====== Information given

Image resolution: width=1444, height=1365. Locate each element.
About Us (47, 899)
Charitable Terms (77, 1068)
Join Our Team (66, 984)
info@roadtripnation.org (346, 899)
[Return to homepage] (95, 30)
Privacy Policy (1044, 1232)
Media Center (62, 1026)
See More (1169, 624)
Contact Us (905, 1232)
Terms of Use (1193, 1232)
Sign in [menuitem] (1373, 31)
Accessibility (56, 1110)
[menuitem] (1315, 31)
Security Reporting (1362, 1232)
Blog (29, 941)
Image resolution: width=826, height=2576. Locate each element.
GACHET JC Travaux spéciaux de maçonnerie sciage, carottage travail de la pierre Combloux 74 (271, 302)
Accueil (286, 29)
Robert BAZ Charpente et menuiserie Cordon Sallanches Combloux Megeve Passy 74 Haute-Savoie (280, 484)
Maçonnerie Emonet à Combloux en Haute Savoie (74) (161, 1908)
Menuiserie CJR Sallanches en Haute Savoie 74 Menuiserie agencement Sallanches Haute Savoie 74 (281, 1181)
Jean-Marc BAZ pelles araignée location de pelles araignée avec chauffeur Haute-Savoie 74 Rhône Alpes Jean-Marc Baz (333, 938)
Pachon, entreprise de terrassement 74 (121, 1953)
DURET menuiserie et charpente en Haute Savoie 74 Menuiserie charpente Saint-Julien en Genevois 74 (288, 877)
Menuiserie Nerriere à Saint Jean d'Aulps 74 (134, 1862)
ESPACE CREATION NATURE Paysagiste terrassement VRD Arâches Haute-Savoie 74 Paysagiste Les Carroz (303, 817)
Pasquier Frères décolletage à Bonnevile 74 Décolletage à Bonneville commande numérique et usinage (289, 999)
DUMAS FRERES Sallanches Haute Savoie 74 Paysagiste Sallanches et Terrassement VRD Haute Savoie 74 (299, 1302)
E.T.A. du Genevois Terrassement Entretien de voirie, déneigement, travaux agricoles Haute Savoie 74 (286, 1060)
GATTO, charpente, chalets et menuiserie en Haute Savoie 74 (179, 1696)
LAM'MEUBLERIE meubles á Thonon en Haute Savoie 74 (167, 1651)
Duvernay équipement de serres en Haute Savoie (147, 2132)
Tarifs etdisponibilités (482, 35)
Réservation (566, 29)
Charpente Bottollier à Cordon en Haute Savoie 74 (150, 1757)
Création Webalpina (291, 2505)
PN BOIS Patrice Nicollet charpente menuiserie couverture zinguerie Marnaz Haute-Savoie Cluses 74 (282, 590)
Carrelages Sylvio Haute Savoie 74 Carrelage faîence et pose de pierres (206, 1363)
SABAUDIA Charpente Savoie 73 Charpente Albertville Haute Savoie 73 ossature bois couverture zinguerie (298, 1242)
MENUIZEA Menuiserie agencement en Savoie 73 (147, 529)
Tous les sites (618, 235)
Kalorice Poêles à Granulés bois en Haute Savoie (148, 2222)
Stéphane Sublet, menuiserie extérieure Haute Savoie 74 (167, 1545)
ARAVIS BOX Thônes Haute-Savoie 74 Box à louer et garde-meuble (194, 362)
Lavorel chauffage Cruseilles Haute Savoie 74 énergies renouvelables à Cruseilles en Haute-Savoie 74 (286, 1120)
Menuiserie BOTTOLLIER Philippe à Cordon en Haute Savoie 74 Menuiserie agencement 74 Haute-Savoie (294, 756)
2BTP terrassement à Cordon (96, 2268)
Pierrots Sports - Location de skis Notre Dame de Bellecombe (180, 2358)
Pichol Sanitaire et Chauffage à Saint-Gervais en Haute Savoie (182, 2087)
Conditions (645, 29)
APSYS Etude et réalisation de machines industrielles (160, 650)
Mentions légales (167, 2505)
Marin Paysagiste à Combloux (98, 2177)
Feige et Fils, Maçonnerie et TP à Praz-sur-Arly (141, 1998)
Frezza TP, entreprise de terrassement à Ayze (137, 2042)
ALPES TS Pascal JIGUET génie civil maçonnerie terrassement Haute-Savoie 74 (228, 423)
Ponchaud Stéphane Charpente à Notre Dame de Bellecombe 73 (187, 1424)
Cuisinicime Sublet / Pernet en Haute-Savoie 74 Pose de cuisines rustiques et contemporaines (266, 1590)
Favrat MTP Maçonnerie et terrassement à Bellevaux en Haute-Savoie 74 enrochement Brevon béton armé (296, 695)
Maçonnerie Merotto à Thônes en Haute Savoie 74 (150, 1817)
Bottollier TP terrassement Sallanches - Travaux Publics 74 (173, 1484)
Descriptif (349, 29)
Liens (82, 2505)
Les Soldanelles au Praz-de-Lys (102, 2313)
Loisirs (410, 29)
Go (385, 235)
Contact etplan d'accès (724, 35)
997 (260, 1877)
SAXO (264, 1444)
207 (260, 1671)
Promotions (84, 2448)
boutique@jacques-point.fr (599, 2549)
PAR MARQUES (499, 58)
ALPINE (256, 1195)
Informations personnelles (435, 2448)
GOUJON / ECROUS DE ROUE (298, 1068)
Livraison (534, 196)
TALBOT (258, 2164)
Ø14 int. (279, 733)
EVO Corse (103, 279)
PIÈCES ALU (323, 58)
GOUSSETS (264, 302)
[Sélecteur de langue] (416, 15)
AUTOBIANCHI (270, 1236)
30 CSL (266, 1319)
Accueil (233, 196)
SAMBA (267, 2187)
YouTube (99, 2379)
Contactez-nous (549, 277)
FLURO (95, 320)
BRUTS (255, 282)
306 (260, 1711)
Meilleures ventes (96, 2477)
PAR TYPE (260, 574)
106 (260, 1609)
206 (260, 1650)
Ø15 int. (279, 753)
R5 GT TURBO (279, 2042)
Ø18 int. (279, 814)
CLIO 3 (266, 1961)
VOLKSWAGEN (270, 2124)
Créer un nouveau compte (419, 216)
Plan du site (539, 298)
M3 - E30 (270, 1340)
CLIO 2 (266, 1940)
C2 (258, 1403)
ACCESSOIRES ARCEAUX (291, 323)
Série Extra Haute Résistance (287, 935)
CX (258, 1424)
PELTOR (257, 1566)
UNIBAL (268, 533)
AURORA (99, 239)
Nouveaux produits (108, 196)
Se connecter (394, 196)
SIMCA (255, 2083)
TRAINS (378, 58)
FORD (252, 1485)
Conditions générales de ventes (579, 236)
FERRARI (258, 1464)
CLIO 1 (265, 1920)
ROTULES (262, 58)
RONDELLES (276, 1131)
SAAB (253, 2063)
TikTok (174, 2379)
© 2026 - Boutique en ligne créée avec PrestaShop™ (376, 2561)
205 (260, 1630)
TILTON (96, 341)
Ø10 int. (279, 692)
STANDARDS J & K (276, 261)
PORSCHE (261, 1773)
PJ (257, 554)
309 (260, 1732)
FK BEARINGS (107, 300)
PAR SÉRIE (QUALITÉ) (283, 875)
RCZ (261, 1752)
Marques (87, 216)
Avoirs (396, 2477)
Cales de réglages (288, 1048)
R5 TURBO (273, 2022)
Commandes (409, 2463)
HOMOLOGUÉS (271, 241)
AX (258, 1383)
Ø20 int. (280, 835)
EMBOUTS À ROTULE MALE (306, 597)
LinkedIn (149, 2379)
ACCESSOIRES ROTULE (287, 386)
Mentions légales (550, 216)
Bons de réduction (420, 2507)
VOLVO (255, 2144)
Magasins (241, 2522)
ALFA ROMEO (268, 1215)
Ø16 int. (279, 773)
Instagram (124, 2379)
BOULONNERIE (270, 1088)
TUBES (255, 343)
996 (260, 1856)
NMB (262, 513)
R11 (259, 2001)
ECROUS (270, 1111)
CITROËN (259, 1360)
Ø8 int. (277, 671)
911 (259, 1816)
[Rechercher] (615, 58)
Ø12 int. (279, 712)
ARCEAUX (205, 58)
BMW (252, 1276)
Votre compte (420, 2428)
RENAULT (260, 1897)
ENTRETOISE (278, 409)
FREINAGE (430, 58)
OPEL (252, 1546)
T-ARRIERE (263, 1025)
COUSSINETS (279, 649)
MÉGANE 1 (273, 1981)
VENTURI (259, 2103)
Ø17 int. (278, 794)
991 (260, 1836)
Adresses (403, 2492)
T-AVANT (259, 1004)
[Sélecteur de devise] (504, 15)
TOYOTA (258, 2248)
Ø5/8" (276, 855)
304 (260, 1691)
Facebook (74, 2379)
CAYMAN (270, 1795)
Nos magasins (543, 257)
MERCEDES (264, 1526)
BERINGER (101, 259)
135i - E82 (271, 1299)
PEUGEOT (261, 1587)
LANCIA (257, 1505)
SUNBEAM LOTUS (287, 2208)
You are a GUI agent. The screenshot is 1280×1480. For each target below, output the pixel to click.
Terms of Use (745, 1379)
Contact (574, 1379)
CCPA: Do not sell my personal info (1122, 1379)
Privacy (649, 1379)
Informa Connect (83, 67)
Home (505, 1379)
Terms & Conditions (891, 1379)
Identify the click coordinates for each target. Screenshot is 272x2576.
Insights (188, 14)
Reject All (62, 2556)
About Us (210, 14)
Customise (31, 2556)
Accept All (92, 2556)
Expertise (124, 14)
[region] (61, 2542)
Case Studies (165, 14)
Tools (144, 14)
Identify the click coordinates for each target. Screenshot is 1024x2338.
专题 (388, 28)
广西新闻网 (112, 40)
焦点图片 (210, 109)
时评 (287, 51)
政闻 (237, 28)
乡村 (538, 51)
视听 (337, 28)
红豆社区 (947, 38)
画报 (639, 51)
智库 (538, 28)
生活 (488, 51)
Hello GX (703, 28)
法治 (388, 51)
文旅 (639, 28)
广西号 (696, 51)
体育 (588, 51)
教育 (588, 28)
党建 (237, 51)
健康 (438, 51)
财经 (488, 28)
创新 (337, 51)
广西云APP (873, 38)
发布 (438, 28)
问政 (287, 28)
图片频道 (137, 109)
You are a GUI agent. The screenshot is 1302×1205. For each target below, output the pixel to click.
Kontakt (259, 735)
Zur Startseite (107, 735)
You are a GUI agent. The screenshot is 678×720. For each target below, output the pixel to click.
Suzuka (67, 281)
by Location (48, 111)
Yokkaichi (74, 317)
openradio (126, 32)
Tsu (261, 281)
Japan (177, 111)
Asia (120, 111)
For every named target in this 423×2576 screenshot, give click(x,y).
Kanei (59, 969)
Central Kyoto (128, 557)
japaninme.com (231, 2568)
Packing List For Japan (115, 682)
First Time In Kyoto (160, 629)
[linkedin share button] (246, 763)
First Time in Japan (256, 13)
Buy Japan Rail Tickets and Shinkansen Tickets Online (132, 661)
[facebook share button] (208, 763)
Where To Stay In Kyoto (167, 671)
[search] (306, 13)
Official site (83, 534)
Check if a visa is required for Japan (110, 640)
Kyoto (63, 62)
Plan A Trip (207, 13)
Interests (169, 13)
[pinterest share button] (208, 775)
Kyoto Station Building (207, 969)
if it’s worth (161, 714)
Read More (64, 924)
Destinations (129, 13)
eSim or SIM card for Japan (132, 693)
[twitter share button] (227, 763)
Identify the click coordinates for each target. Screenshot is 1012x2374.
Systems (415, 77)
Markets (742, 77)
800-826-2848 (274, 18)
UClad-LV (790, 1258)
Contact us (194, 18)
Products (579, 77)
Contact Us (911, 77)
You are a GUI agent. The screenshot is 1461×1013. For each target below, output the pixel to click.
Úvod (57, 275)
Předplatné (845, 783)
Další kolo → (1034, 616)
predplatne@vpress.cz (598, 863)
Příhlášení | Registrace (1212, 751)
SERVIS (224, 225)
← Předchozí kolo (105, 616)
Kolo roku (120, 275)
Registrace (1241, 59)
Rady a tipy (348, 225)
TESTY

============

**Exercise goal:**
From the records above, copy out the line with "教育 (588, 28)", the line with "[twitter share button] (227, 763)", and every line between them, word for word.

**Output:**
教育 (588, 28)
党建 (237, 51)
健康 (438, 51)
财经 (488, 28)
创新 (337, 51)
广西云APP (873, 38)
发布 (438, 28)
问政 (287, 28)
图片频道 (137, 109)
You are a GUI agent. The screenshot is 1302×1205. For each target below, output the pixel to click.
Kontakt (259, 735)
Zur Startseite (107, 735)
You are a GUI agent. The screenshot is 678×720. For each target below, output the pixel to click.
Suzuka (67, 281)
by Location (48, 111)
Yokkaichi (74, 317)
openradio (126, 32)
Tsu (261, 281)
Japan (177, 111)
Asia (120, 111)
For every named target in this 423×2576 screenshot, give click(x,y).
Kanei (59, 969)
Central Kyoto (128, 557)
japaninme.com (231, 2568)
Packing List For Japan (115, 682)
First Time In Kyoto (160, 629)
[linkedin share button] (246, 763)
First Time in Japan (256, 13)
Buy Japan Rail Tickets and Shinkansen Tickets Online (132, 661)
[facebook share button] (208, 763)
Where To Stay In Kyoto (167, 671)
[search] (306, 13)
Official site (83, 534)
Check if a visa is required for Japan (110, 640)
Kyoto (63, 62)
Plan A Trip (207, 13)
Interests (169, 13)
[pinterest share button] (208, 775)
Kyoto Station Building (207, 969)
if it’s worth (161, 714)
Read More (64, 924)
Destinations (129, 13)
eSim or SIM card for Japan (132, 693)
[twitter share button] (227, 763)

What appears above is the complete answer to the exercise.